**Problem:** Copies of all lines containing the string "Cirebon" are needed from the data below.

Dataset entries
● ● ● ● ●
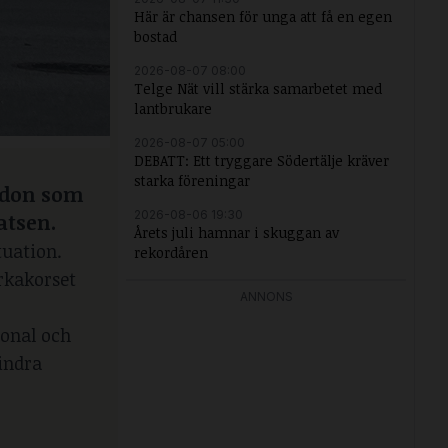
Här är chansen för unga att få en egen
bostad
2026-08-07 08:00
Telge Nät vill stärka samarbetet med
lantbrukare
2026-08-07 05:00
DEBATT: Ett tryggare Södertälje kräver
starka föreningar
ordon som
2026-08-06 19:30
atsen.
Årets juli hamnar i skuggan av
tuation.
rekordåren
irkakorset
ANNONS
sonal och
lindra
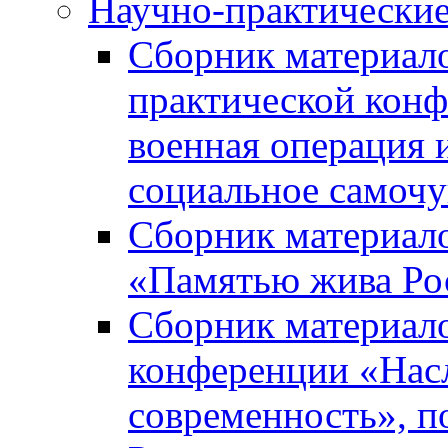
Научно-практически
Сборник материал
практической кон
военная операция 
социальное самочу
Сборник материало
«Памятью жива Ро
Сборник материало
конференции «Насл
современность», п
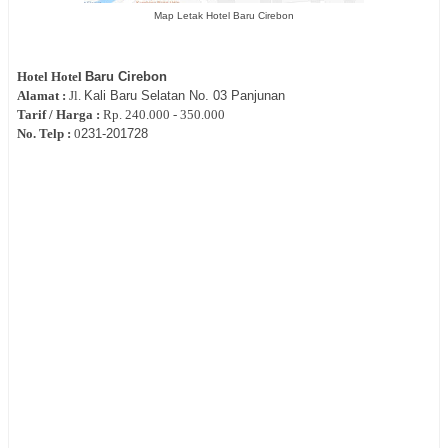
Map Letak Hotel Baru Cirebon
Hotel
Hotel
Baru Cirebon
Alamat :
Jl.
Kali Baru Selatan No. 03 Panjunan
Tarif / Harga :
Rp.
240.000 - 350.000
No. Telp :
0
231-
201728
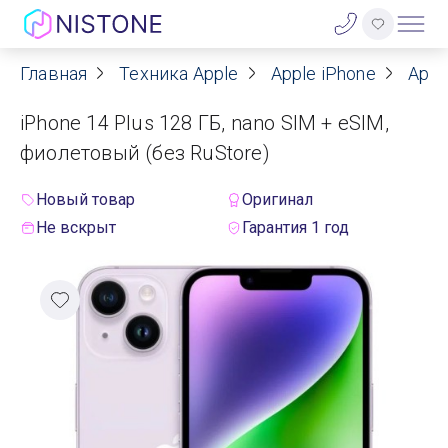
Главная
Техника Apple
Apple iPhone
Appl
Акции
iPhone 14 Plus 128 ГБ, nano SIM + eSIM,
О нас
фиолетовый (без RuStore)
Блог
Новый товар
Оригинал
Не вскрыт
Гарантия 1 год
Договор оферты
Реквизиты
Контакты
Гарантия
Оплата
● ● ● ● ●
**Your response:**
Map Letak Hotel Baru Cirebon
Baru Cirebon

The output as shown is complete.